------ Extracted records ------

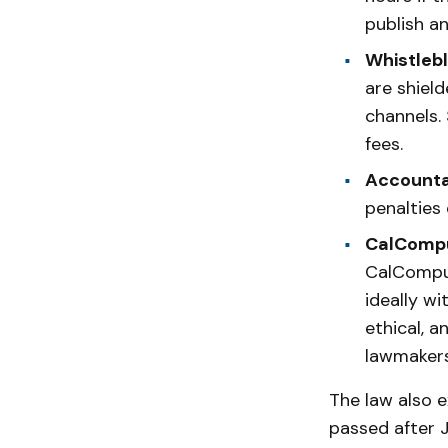
publish a
Whistlebl
are shiel
channels. 
fees.
Accountab
penalties 
CalCompu
CalComput
ideally wi
ethical, 
lawmakers 
The law also e
passed after J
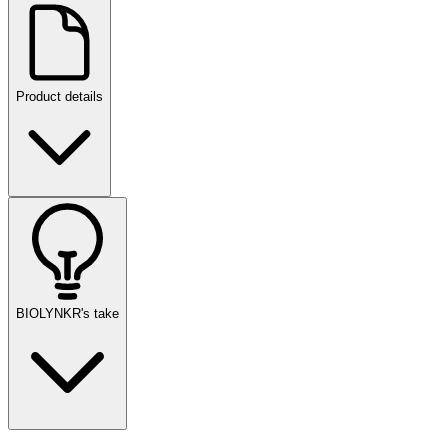
Product details
BIOLYNKR's take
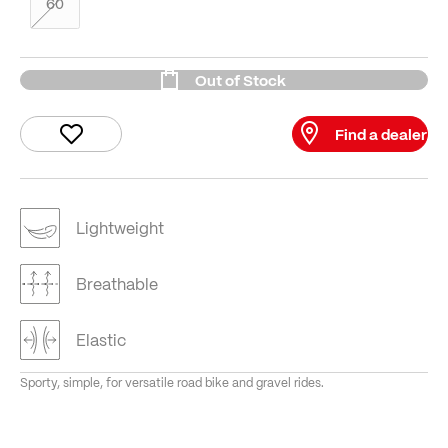
60
Out of Stock
Find a dealer
Lightweight
Breathable
Elastic
Sporty, simple, for versatile road bike and gravel rides.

------

▸ **The problem**
Go through the listing above and retype it exactly, skipping every picture.

▸ **Result**
publish a
Whistlebl
are shiel
channels. 
fees.
Accountab
penalties 
CalCompu
CalComput
ideally wi
ethical, 
lawmakers 
The law also e
passed after J
Product details
BIOLYNKR's take
60
Out of Stock
Find a dealer
Lightweight
Breathable
Elastic
Sporty, simple, for versatile road bike and gravel rides.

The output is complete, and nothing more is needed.